If one writes poetry in bound verse, the poet must follow the rules or the form loses its character. “Blank verse” is written in un-rhymed iambic pentameter. It can be written in another form, or no form at all, but it will no longer be blank verse. The thing is its form.
Similarly, the martini is (or should be) akin to the bound verse of cocktails. The true list of potential alcohols — gin, vermouth — is austere. There are two popular garnishes — the twist and the olive — and one nearly forgotten: the cocktail onion. The combination of gin, vermouth and a cocktail onion (or two or three) takes the martini into a different landscape, one that is savory, biting, autumnal. There is something sturdy about it, something cool and coded. Although the French 75 makes a superb cocktail for Thanksgiving or Christmas, the Gibson seems to have its feet sturdily planted in the Thanksgiving season.

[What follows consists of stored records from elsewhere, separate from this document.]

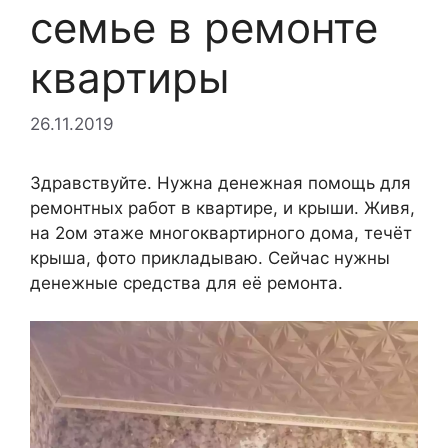
семье в ремонте
квартиры
26.11.2019
Здравствуйте. Нужна денежная помощь для
ремонтных работ в квартире, и крыши. Живя,
на 2ом этаже многоквартирного дома, течёт
крыша, фото прикладываю. Сейчас нужны
денежные средства для её ремонта.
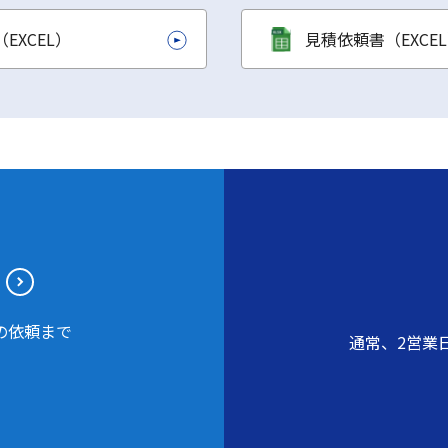
EXCEL）
見積依頼書（EXCE
の依頼まで
通常、2営業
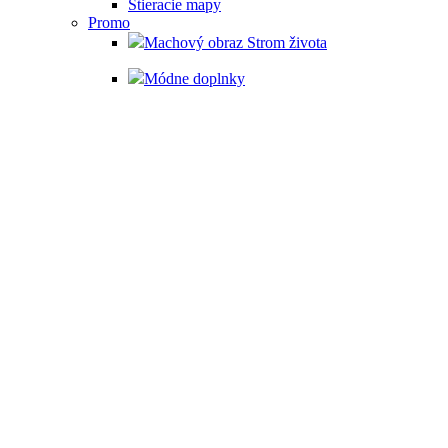
Stieracie mapy
Promo
Machový obraz Strom života
Módne doplnky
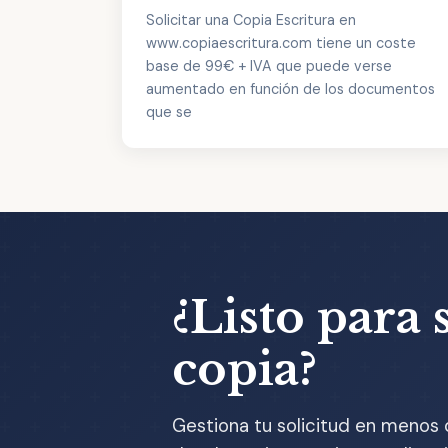
Solicitar una Copia Escritura en
www.copiaescritura.com tiene un coste
base de 99€ + IVA que puede verse
aumentado en función de los documentos
que se
¿Listo para s
copia?
Gestiona tu solicitud en menos 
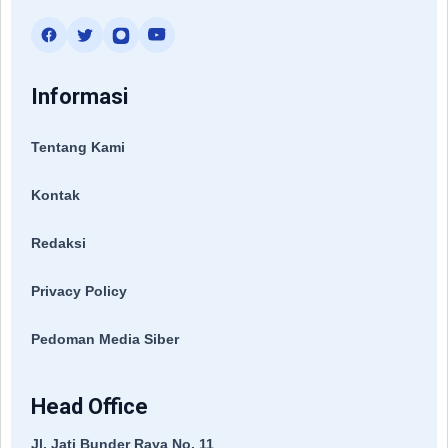
Informasi
Tentang Kami
Kontak
Redaksi
Privacy Policy
Pedoman Media Siber
Head Office
Jl. Jati Bunder Raya No. 11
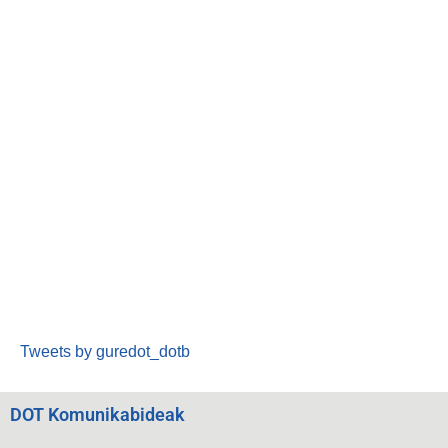
Tweets by guredot_dotb
DOT Komunikabideak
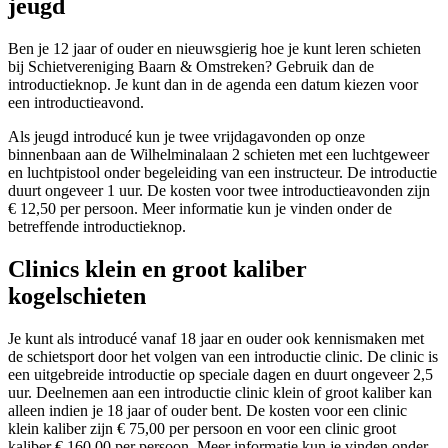
jeugd
Ben je 12 jaar of ouder en nieuwsgierig hoe je kunt leren schieten
bij Schietvereniging Baarn & Omstreken? Gebruik dan de
introductieknop. Je kunt dan in de agenda een datum kiezen voor
een introductieavond.
Als jeugd introducé kun je twee vrijdagavonden op onze
binnenbaan aan de Wilhelminalaan 2 schieten met een luchtgeweer
en luchtpistool onder begeleiding van een instructeur. De introductie
duurt ongeveer 1 uur. De kosten voor twee introductieavonden zijn
€ 12,50 per persoon. Meer informatie kun je vinden onder de
betreffende introductieknop.
Clinics klein en groot kaliber
kogelschieten
Je kunt als introducé vanaf 18 jaar en ouder ook kennismaken met
de schietsport door het volgen van een introductie clinic. De clinic is
een uitgebreide introductie op speciale dagen en duurt ongeveer 2,5
uur. Deelnemen aan een introductie clinic klein of groot kaliber kan
alleen indien je 18 jaar of ouder bent. De kosten voor een clinic
klein kaliber zijn € 75,00 per persoon en voor een clinic groot
kaliber € 160,00 per persoon. Meer informatie kun je vinden onder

Creating a Gibson is, in some ways, akin to developing the narrative in a white-collar criminal case. There are few elements; most of the facts are undisputed; what matters is corrupt intent, or its lack:
According to Imbibe, the origin of the Gibson is disputed:
In the early 20th century, graphic artist Charles Dana Gibson is said to have requested a fresh take on the Martini while visiting New York private social club The Players, resulting in the garnish swap. There’s also an allegedly teetotaling Mr. Gibson who dropped an onion into his water-filled Martini glass to differentiate his drink while maintaining appearances among colleagues. Most perplexing of all, the earliest renditions of the Gibson, such as in William Boothby’s 1908 The World’s Drinks and How to Mix Them, make no mention of an onion. Robitschek’s favorite story remains that of San Francisco businessman Walter Gibson, who supposedly slipped an onion into his drink, believing it prevented colds. “I love any story that showcases the health benefits of drinks, although this one may not be true,” he says.
Playwright Eugene O’Neill supposedly drank his Gibsons at the Garden Hotel in New York (but added soda — most likely, to mask low-quality gin).
When the novelist, literary critic and spirits connoisseur Kingsley Amis proclaimed, in his exemplary booze treatise, Every Day Drinking, that “the Dry Martini is the most famous and the best cocktail in the world,” he was thinking not of the commonplace tipple one endures at the pub or the hotel bar – that briney lukewarm afterthought sadly barnacled with its single olive – but of a particular class of this illustrious libation.
“The best Dry Martini known to man,” Amis wrote, “is the one I make myself for myself. In the cold part of the refrigerator, I have a bottle of gin and a small wineglass half full of water that has been allowed to freeze. When the hour strikes I half fill the remaining space with gin, flick in a few drops of vermouth and add a couple of cocktail onions, the small, white, hard kind. Now that is a drink.”